▶ **WORK REQUIRED**:
Each record that follows is to be reproduced character for character, pictures excepted.

-- EXERCISE DATA follows --

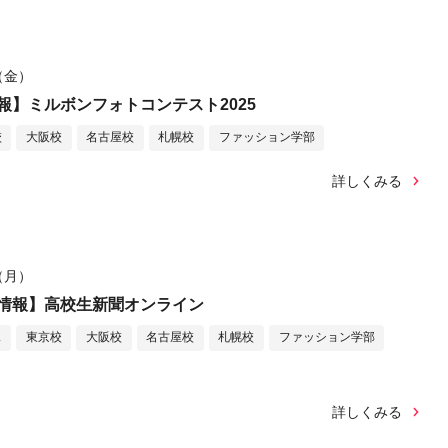
日（金）
報】ミルボンフォトコンテスト2025
校
大阪校
名古屋校
札幌校
ファッション学部
詳しくみる
日（月）
情報】高校生新聞オンライン
ス
東京校
大阪校
名古屋校
札幌校
ファッション学部
詳しくみる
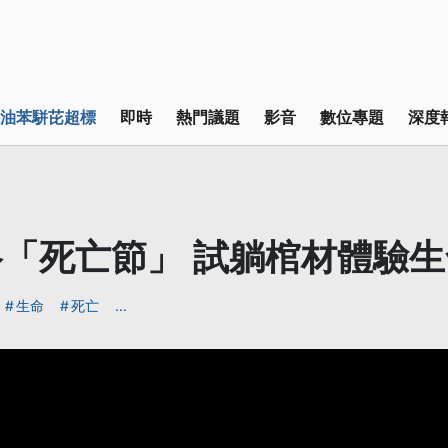
油苯駢芘超標
即時
熱門議題
影音
數位專題
深度
「死亡節」 試躺棺材體驗
生命
死亡
...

-- EXERCISE DATA concluded --

▶ **EXPECTED ANSWER**:
日（金）
報】ミルボンフォトコンテスト2025
校
大阪校
名古屋校
札幌校
ファッション学部
詳しくみる
日（月）
情報】高校生新聞オンライン
ス
東京校
大阪校
名古屋校
札幌校
ファッション学部
詳しくみる
油苯駢芘超標
即時
熱門議題
影音
數位專題
深度
「死亡節」 試躺棺材體驗
生命
死亡
...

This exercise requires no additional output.